As a lawyer who specializes in Condominium and Real Estate law, I spend a good portion of my time dealing with angry new home purchasers who are frustrated when things don't go as they planned and, of course, blame the developer. Many issues that arise during the purchasing phase are a result of owners not being aware of the process and I often hear the words "I just didn't know."
To be fair, there are some unscrupulous developers who promise one thing and deliver another or who cut corners to save on costs and meet deadlines. But in my experience, they are very few and far between. The reality is that our well-known, established developers are very good at bringing projects to market. I think what may be fueling some of the negative perceptions of developers is that the condo buying public doesn't fully understand the building process, which in turn fuels unrealistic expectations. Another factor may be the "no news is good news" mindset---it's only when developers encounter problems that we tend to hear much about them.
Let's deal with the unrealistic expectations issue first. Buying a condominium is not like buying a car.
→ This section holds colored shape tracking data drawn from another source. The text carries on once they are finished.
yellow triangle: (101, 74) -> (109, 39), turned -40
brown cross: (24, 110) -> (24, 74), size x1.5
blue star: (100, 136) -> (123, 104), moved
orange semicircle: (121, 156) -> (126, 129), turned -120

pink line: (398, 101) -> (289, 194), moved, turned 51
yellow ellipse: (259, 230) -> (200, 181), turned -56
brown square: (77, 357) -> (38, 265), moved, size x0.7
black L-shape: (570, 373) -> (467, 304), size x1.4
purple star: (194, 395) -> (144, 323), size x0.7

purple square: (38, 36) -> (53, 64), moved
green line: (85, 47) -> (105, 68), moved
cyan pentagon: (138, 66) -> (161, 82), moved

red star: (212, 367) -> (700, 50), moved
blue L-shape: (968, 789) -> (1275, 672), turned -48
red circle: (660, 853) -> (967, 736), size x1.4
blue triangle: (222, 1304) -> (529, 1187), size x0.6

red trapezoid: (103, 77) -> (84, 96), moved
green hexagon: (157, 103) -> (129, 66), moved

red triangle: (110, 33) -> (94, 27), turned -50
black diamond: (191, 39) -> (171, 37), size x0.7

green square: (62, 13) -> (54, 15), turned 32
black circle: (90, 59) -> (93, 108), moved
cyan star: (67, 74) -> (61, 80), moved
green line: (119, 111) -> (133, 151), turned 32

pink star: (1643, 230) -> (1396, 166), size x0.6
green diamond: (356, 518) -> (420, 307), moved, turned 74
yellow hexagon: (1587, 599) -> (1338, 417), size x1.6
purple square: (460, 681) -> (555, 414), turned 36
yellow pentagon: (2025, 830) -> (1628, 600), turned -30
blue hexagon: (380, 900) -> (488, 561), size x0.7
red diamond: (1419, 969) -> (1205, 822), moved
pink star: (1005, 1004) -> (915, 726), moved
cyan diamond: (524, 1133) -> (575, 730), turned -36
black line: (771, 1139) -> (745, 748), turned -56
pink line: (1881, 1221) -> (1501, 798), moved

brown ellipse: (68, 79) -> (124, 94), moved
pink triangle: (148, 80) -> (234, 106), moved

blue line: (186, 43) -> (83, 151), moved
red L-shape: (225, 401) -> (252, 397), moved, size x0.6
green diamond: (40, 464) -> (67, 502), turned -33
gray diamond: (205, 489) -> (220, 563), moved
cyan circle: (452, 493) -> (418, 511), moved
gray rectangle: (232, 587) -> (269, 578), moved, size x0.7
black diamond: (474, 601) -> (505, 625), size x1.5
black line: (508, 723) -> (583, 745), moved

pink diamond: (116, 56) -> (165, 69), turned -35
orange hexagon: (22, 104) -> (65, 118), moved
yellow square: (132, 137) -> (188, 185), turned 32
If you arrived on the lot to pick up your new car and found a dent in the bumper or were told the stereo hadn't been installed yet, you simply wouldn't take it. But when you're buying a condo, you have to learn to appreciate that there will be a certain amount of imperfections, defects, incomplete items and possibly even mistakes---the wrong counter top has been installed, for example---upon taking occupancy. Such is the reality of building multiple unit dwellings, each with its own set of features, where there are literally thousands of ways for even the most skilled, well intentioned builder to go wrong. But what buyers need to know is that there is a process for identifying and rectifying these deficiencies---at no cost to you---after you have taken occupancy of your unit.
Next, let's address what is perhaps the single biggest complaint when it comes to the building process---delay. First, bear in mind that the delays are not intentional. The developer wants the project to be completed just as much as you do. It can't get paid in full until the condominium has passed inspection and been registered. Second, bear in mind that more often than not, the delays are due to matters that are largely out of the control of the developer. Currently, a chronic shortage of skilled trades people is slowing down construction in the GTA, for example. Lengthy inspection processes, designed to protect the consumer, can also cause delays. We're also seeing construction times rise as purchasers become more discerning and demanding in their tastes, which has caused in increased in the demand for units with high-end finishes and design features.
Still not satisfied? Then take some comfort in the fact that the market has a way of weeding out the bad developers from the good. In an industry where reputation is everything, only the good developers survive and prosper.